**About this exercise**
Below are the records; count how many of their lines hold the string "парники" and give the number alone.

**Page-level text extractions**

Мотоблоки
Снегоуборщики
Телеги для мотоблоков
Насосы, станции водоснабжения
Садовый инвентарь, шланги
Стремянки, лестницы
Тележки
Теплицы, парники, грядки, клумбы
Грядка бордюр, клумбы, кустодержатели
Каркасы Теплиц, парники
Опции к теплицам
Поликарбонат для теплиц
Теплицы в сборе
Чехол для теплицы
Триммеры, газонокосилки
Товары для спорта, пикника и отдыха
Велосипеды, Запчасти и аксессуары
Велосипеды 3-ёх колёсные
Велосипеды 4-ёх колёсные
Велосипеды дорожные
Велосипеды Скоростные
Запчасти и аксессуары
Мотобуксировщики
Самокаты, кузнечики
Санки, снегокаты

...

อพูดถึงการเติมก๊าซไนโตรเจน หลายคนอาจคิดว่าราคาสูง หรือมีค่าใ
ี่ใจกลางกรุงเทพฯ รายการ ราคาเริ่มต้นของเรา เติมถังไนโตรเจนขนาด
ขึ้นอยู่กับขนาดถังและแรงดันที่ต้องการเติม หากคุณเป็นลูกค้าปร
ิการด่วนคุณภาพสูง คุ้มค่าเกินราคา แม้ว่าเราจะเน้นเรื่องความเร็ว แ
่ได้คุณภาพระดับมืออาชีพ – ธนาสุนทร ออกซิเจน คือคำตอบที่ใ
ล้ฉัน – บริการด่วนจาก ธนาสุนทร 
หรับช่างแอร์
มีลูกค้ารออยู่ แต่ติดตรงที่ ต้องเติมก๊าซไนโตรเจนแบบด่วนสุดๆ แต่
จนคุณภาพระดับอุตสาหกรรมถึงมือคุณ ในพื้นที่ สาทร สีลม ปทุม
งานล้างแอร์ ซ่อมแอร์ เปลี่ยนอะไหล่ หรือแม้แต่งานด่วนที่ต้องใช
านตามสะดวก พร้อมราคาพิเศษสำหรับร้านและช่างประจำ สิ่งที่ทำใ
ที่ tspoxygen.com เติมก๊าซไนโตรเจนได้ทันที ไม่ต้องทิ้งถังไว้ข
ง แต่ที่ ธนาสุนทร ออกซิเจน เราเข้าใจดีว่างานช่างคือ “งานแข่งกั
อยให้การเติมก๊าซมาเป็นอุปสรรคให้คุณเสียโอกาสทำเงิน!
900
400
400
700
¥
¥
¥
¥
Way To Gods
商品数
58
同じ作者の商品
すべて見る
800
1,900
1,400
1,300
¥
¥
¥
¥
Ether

**Written reply**
2